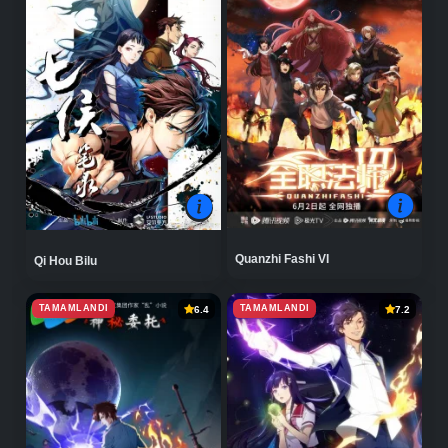
Quanzhi Fashi VI
Qi Hou Bilu
TAMAMLANDI
TAMAMLANDI
6.4
7.2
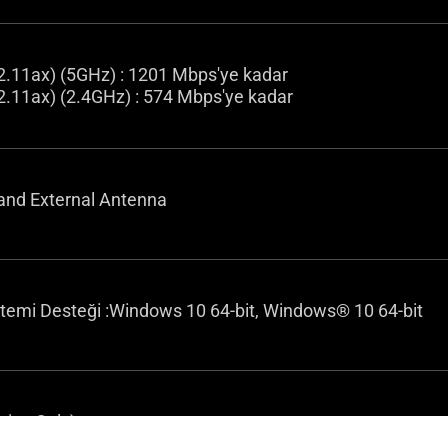
02.11ax) (5GHz) : 1201 Mbps'ye kadar
2.11ax) (2.4GHz) : 574 Mbps'ye kadar
Band External Antenna
stemi Desteği :Windows 10 64-bit, Windows® 10 64-bit
vice Only)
- - -
> _EXERCISE REQUIREMENTS_
Whenever the string "kadar" shows up in a line of the entries, copy that line.

> _RESPONSE AREA_
02.11ax) (5GHz) : 1201 Mbps'ye kadar
2.11ax) (2.4GHz) : 574 Mbps'ye kadar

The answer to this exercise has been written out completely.